By sstorm Published: May 10, 2008

Longevity records in Double-A baseball aren't usually much cause for celebration.

For, racking up numbers in the mid-level of baseball often indicates a player is staying in one place too long.

But becoming the Aeros career saves leader earlier this week didn't bother Aeros closer Randy Newsom one bit.

"Actually, I think it's pretty cool,'' said Newsom, who set the franchise mark of 25 saves in the Aeros 3-2 win over rival Altoona Wednesday. "Having your name in the record book for something positive has to be considered an honor.''

It helps that Newsom has climbed to the top of the charts in less than a full season with the Aeros - beginning last year when he joined the team after a promotion from high Class-A Kinston.

The 26-year old recorded 18 saves for Akron in his debut, helping lead the team to the Eastern League Championship Series.

This year Newsom began the season with the Aeros, and has gone a perfect nine-for-nine in save opportunities. His most recent secured Saturday's 3-1 win over Northern-Division leading Trenton, as he moved into sole possession of second place in saves in the Eastern League behind Bowie's Julio Manon (10).

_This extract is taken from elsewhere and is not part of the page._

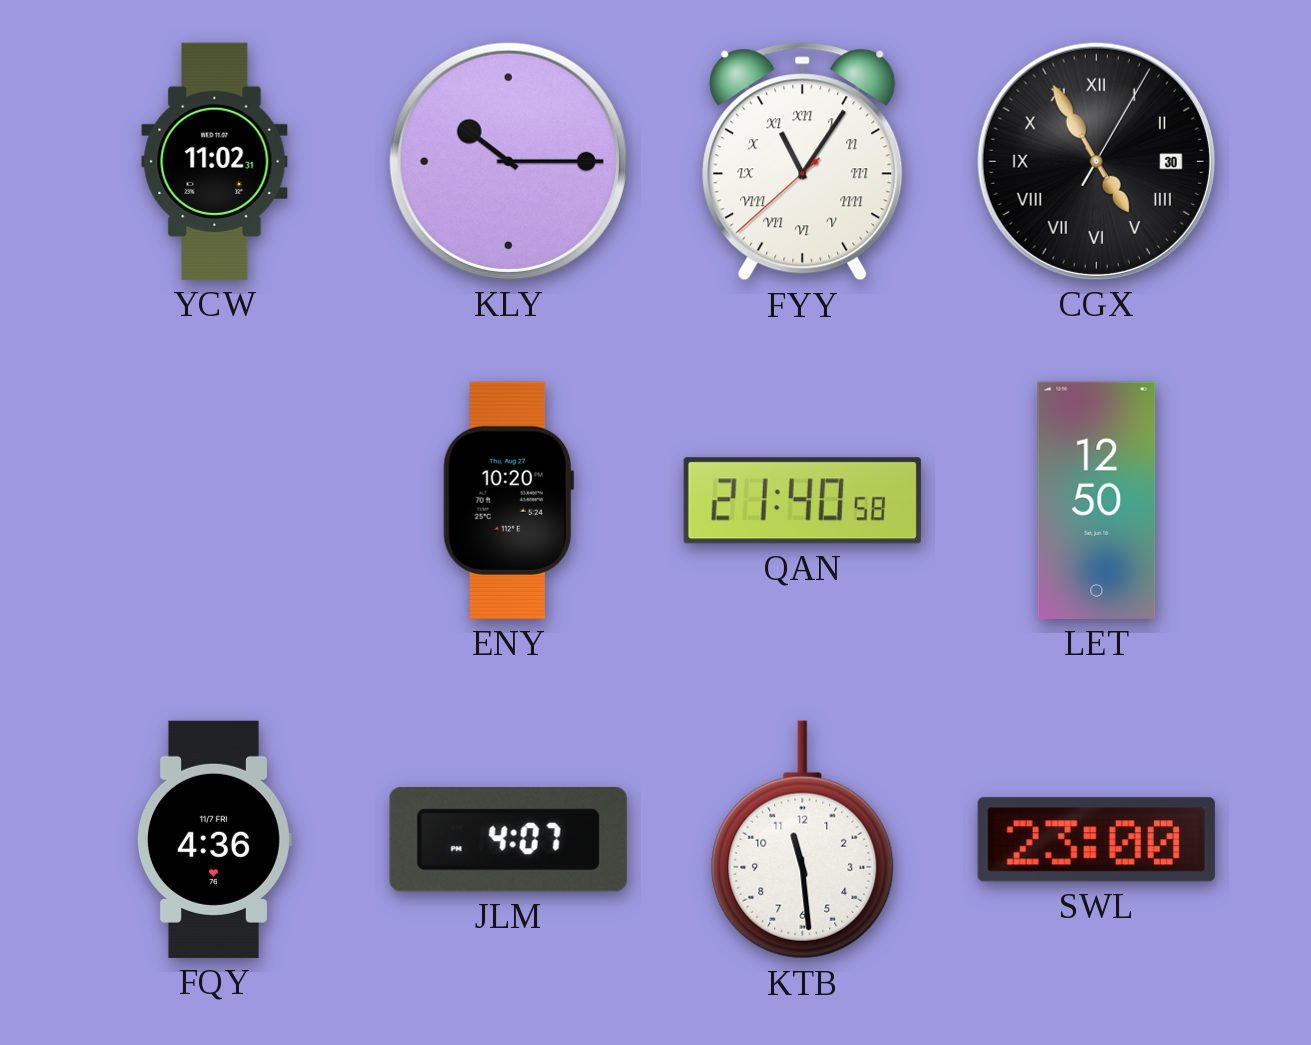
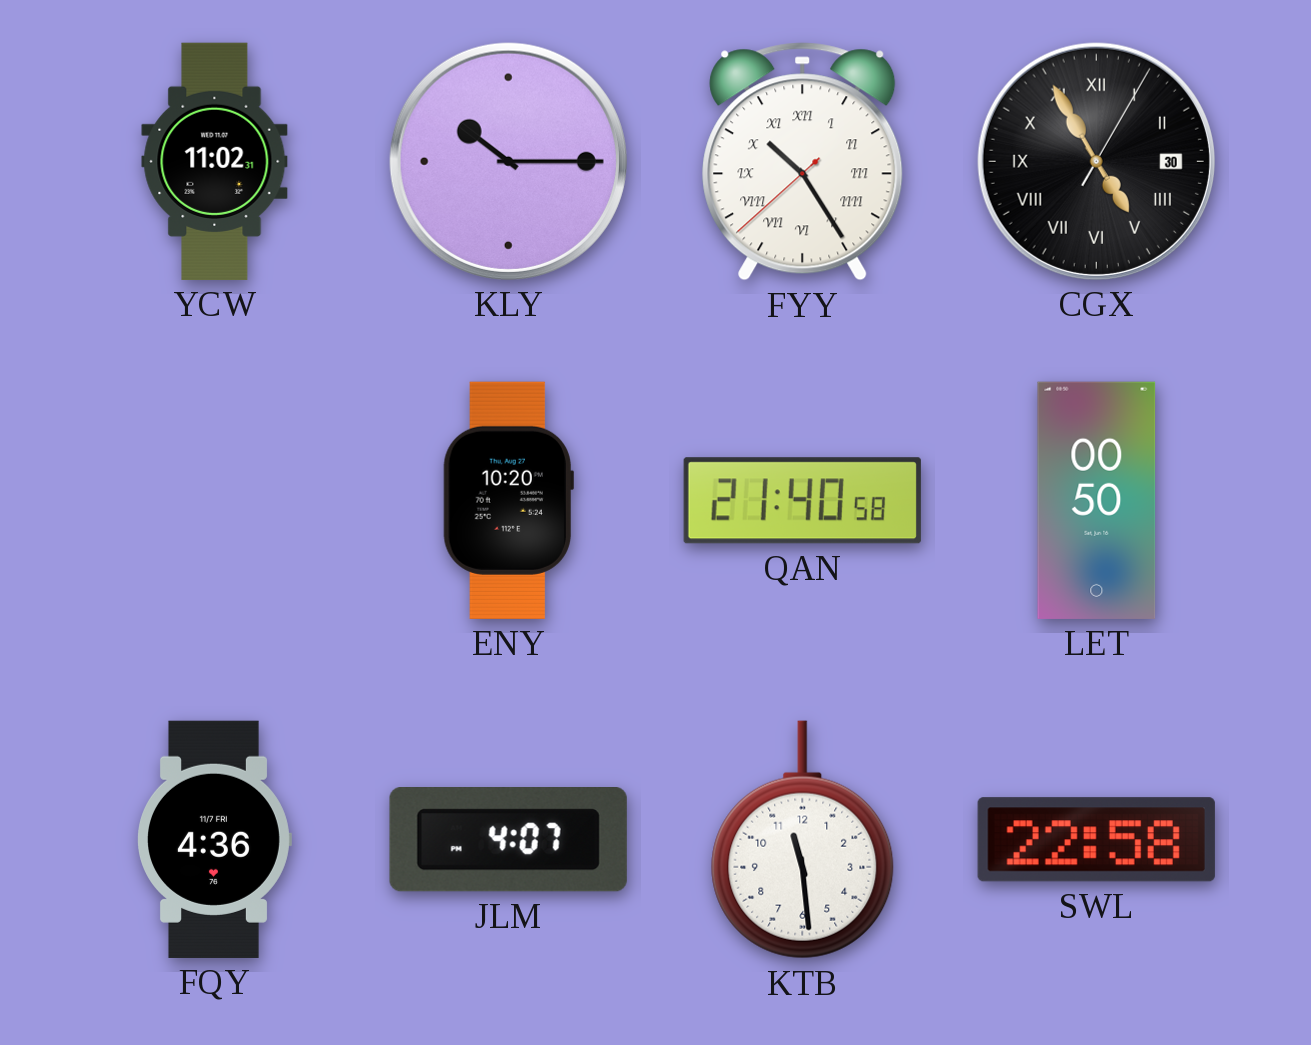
FYY: 11:05 -> 10:24
LET: 12:50 -> 00:50
SWL: 23:00 -> 22:58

Part of the reason Newsom has managed to achieve the high-water mark so quickly is that the parent-club Indians don't necessarily groom relievers to be closers in the major leagues. Often, closing at the minor leagues falls to a couple guys at one time.

But being a side-arming right-hander who pitches to contact is most effective in short outings, thus a closing role is a good match for the Cincinnati native who graduated from Tufts.

"Saves are a team thing,'' said Newsom, who is 1-0 with a tidy 1.32 ERA in 14 appearances. "I don't think people realize that, but they really are - especially when you've got a contact guy like me on the mound. I couldn't do what I do without a solid group behind me.''

Now entering his fifth pro season, Newsom was originally signed by the Boston Red Sox as a non-drafted free agent. In 2006, he became property of the Cleveland Indians as the player to be named later in the Coco Crisp deal.

"Randy has been nothing but outstanding since he's been with us,'' Aeros manager Mike Sarbaugh said. "Aside from doing his thing on the mound, he's just a great guy to have in the clubhouse helping lead this team.''

Newsom's positive and upbeat attitude seems to rub off on everyone he comes in contact with. In addition to being a team leader by action, he's also a calming influence on this season's predominantly young club that has already had its share of struggles this season.

"We'll come around,'' he said. "We're young, but we're also too talented of a team to struggle like this all season.''

Unfortunately for the Aeros, just as the team's young starting pitchers appear to be finding their groove, the team's offense has gone into hibernation. In their the last four games entering Saturday, the Aeros have managed just six runs.

"Mark my words, things will turn around,'' Newsom said. "I can tell by the way guys are reacting, the way guys play. When something bad happens, they don't go, 'Here we go again.' They just go and get after it.